Masking the Ambush. Having ferreted out a likely target, often a firm with somnolent management, surplus cash, unused debt capacity or a low return on its capital, attackers go to great lengths to mask their ambush. While Pennzoil planned its takeover of United Gas Corp. a year and a half ago, says Pennzoil Financial Vice President J. H. Young, "my own secretary didn't know what was going on. If there had been any leak, the price of United's stock would have gone so high that we might not have wanted to monkey with it." Even the board of directors was kept in the dark.

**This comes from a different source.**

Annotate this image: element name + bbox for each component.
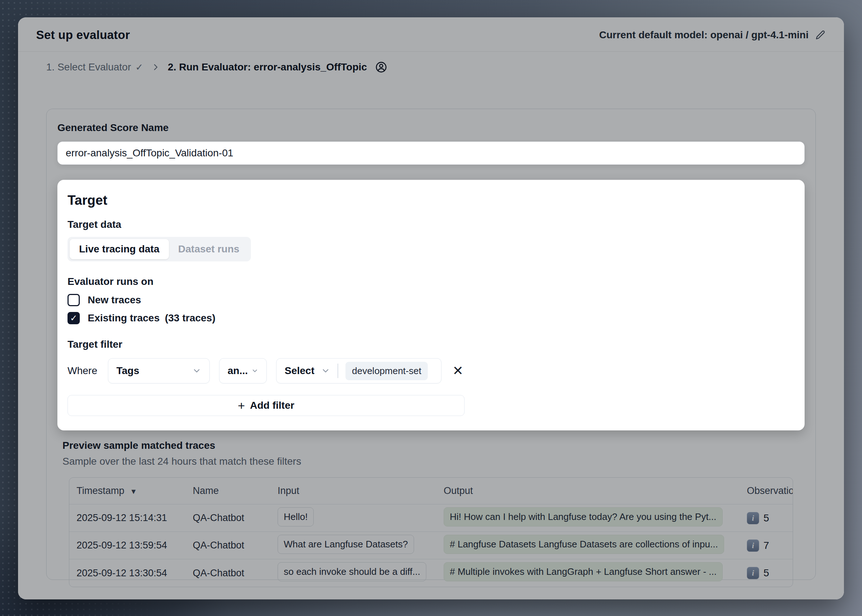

To keep the advantage of surprise, bidders like to pounce on Sundays (all it takes is a press release and an order for an ad in the next day's paper), when the management of the attacked company is unready to hit back. "The first I heard of this raid was at my golf club," spluttered President Dwight M. Cochran of Kern County Land Co. after Occidental Petroleum's bitterly contested two-step offer last month to buy 23% of his asset-laden oil and farming firm. With such tactics, a group of Detroit financiers led by Donald H. Parsons, 36, has taken over five Michigan banks in the past year and forced American Metal Products into a merger with Lear-Siegler. Last week the Parsons group snared a sixth bank, the Monroe (Mich.) State Savings Bank, whose directors approved a tender offer for all its shares.

The most difficult decision for attackers is how much above the going market price to offer for stock they covet. In a study of 50 contested tender offers, Columbia University Professors Samuel L. Hayes III and Russell A. Taussig recently found that the average premium was 16%, though lower-priced stocks ($10 to $20) often required an extra sweetener.

Strategy for Defense. Though resisting tender offers is difficult, Hayes and Taussig figure that the odds nevertheless favor the defense by a 2.86-to-l margin. Defenses are many. Racine Hydraulics & Machinery fought off a takeover bid by Bucyrus-Erie Co. not long ago by writing and telephoning some 3,000 stockholders, joining a hastily formed committee of Racine citizens in buying up its own shares in the market. Sharon Steel Corp. boosted its annual dividend from 60-c- to 80-c- a share to help fend off a tender offer by Honolulu Industrialist George W. Murphy. Julius Garfinckel & Co., the Washington-based retail chain that controls Manhattan's Brooks Bros., last year rebuffed a tender takeover attempt by Genesco, Maxey Jarman's shoe-and-clothing combine, after two court fights and a bitter exchange of public recriminations. Most often, the best defense is to reach for a friendlier hand. Battling a tender takeover by Texan Troy V. Post's Greatamerica Corp., an insurance-banking-airline combine, Cleveland's chemical and paint-making Glidden Co. last month hurriedly negotiated a merger with SCM Corp. On top of that, Glidden won a temporary court order blocking the tender, withdrawing that suit only after Greatamerica agreed to let Glidden buy back most of its own shares.

Protecting the Stockholder. Despite their swift ascendancy, cash tender bids remain beyond the scrutiny of the SEC--a fact that enhances their popularity. But the SEC feels that "the unwary public" needs protection, notably more information to help stockholders evaluate confusing claims of rival tender offers. Accordingly, the commission is backing a bill by New Jersey's Democratic Senator Harrison Williams that would require a tender bidder to disclose his name, financing arrangements, and any plans he has for the firm. Though most brokerage firms and investment bankers favor regulation, many disagree with one part of the bill, which would force tender makers to divulge their plans to the SEC five days in advance of the actual offer. That, they argue, would tend to discourage all tender offers--and so help to entrench existing managements, good or bad.